*Work order*.
The answer must be every line below that contains the string "Management".

*Supplied information*.
[Start of section]

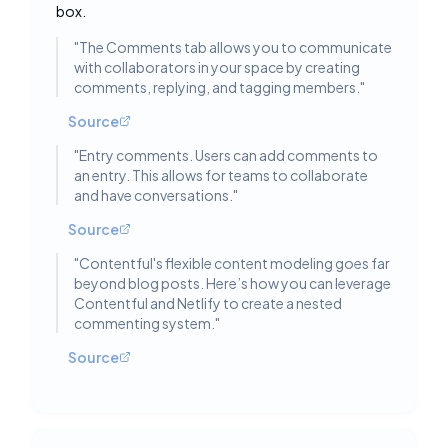
box.
"
The Comments tab allows you to communicate
with collaborators in your space by creating
comments, replying, and tagging members.
"
Source
"
Entry comments. Users can add comments to
an entry. This allows for teams to collaborate
and have conversations.
"
Source
"
Contentful's flexible content modeling goes far
beyond blog posts. Here’s how you can leverage
Contentful and Netlify to create a nested
commenting system.
"
Source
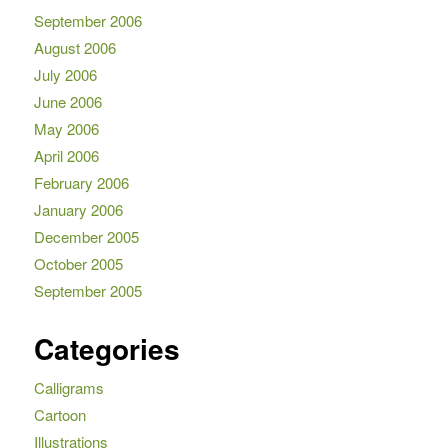
September 2006
August 2006
July 2006
June 2006
May 2006
April 2006
February 2006
January 2006
December 2005
October 2005
September 2005
Categories
Calligrams
Cartoon
Illustrations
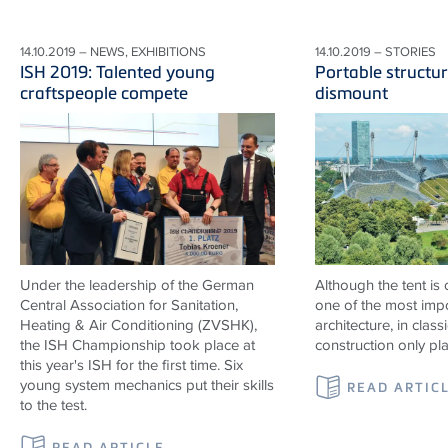
14.10.2019 – NEWS, EXHIBITIONS
14.10.2019 – STORIES
ISH 2019: Talented young
Portable structur
craftspeople compete
dismount
Under the leadership of the German
Although the tent is
Central Association for Sanitation,
one of the most impo
Heating & Air Conditioning (ZVSHK),
architecture, in classi
the ISH Championship took place at
construction only pl
this year's ISH for the first time. Six
young system mechanics put their skills
READ ARTIC
to the test.
READ ARTICLE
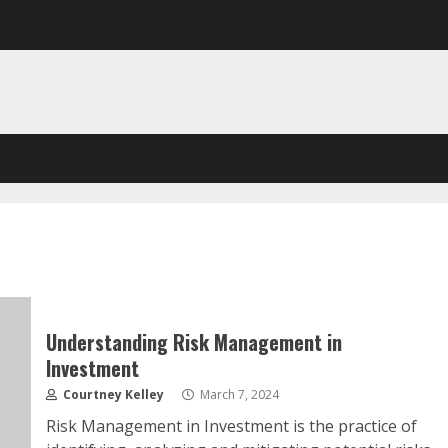
Understanding Risk Management in
Investment
Courtney Kelley
March 7, 2024
Risk Management in Investment is the practice of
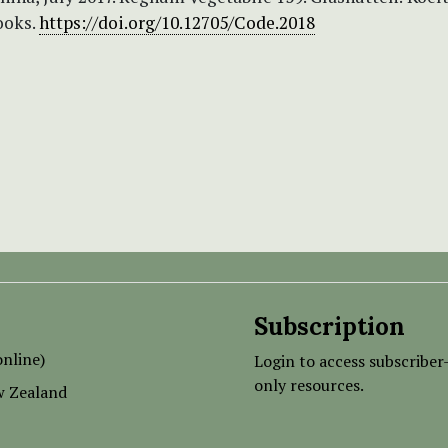
ooks.
https://doi.org/10.12705/Code.2018
Subscription
nline)
Login to access subscriber
only resources.
w Zealand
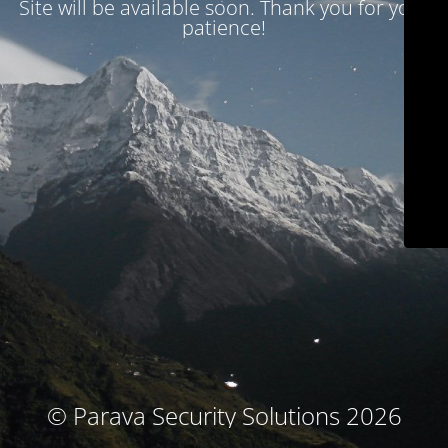
Site will be available soon. Thank you for your
patience!
© Parava Security Solutions 2026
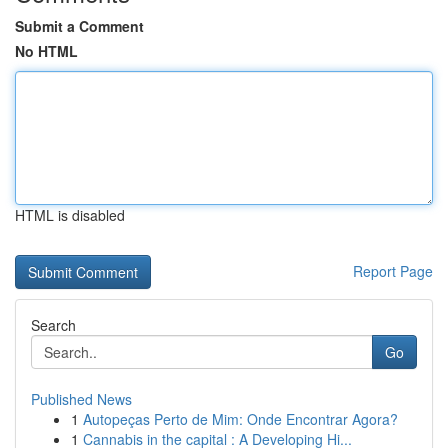
Submit a Comment
No HTML
HTML is disabled
Report Page
Search
Go
Published News
1
Autopeças Perto de Mim: Onde Encontrar Agora?
1
Cannabis in the capital : A Developing Hi...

[End of section]

*Exercise output*.
Understanding Risk Management in
Risk Management in Investment is the practice of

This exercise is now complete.